Avec Blish, on a accès à un large catalogue de ce que recèle la magie : thaumaturgie, kabbale, alchimie ainsi que toutes formes d'invocations des créatures les plus monstrueuses jusqu'aux succubes les plus affriolantes. La grandiloquence des sortilèges est traitée avec un sérieux monacal, comme tout le reste d'ailleurs. Et si Theron Ware s'avère particulièrement capable, il est très loin de la figure du sorcier fou et irresponsable que l'auteur regrettait de voir dans la littérature du genre (et qui est encore trop souvent présente au cinéma) : il prend d'infinies précautions, ne s'entoure que de subalternes fidèles (une servante beaucoup trop belle pour être humaine et un chat obèse), respecte à la lettre les délais de préparation ou de purification et surtout ne prend jamais ses interlocuteurs à la légère. Si Baines et ses deux acolytes apparaissent immédiatement antipathiques, le sorcier dégage par son élégance et sa morgue une certaine cordialité, alors même qu'il est spécialisé dans les crimes les plus atroces. 

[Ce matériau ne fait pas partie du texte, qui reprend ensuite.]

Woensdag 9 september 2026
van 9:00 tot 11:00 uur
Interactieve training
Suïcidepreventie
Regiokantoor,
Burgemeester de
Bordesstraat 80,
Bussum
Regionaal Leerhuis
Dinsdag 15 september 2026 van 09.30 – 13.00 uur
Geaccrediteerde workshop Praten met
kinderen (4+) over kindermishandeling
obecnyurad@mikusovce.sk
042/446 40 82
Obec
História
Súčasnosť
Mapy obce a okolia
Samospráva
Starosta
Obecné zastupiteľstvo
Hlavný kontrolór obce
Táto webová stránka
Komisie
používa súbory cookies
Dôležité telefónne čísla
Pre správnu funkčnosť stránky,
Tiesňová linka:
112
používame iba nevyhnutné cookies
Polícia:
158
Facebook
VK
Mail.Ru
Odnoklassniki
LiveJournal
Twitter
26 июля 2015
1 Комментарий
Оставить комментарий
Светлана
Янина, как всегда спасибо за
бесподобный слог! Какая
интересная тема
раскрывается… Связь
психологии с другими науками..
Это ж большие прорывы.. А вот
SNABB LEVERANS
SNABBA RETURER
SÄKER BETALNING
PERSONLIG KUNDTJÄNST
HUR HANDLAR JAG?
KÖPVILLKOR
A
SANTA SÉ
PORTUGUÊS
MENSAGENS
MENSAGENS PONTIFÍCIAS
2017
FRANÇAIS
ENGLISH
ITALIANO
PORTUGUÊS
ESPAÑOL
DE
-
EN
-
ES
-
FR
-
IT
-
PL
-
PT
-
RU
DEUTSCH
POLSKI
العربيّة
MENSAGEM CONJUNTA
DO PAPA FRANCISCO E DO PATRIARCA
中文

Ce n'était de toute manière sans doute pas la volonté de l'écrivain qui voulait uniquement que ses lecteurs soient confrontés à la terrible vérité de ce qui arriverait si de telles choses étaient avérées. Pas le moindre héros à ressortir de ce récit, donc, le père Domenico étant condamné à être une sorte de témoin impuissant (mais le seul à pouvoir anticiper l'horreur de ce qui adviendra) : exit donc le romanesque, on est à l'opposé des romans pour ados avec des gentils apprentis-sorciers qui finiront toujours par sauver le monde et trouver l'amour. Nulle émancipation ici, nulle repentance à attendre dans ce texte déroutant et curieux, au style agréable et au final dévastateur : une sorte de testament portant en lui le germe de sa propre destruction.

Et pourtant, une suite existe : Le Lendemain du Jugement dernier (1971)Comme quoi, il y a peut-être un peu d'espoir...





+ Les points positifs - Les points négatifs
  • Une variation résolument moderne des récits fantastiques sur la sorcellerie.
  • Un livre traité avec sérieux, inondé de nombreuses références occultes.
  • Un personnage intrigant.
  • Un final apocalyptique.


  • Les dialogues de lettrés peuvent paraître un peu pédants.
  • Son côté révolutionnaire est moins marqué aujourd'hui.
  • Pas d'optimisme, pas d'héroïsme.
  • Trop de coquilles dans certaines éditions.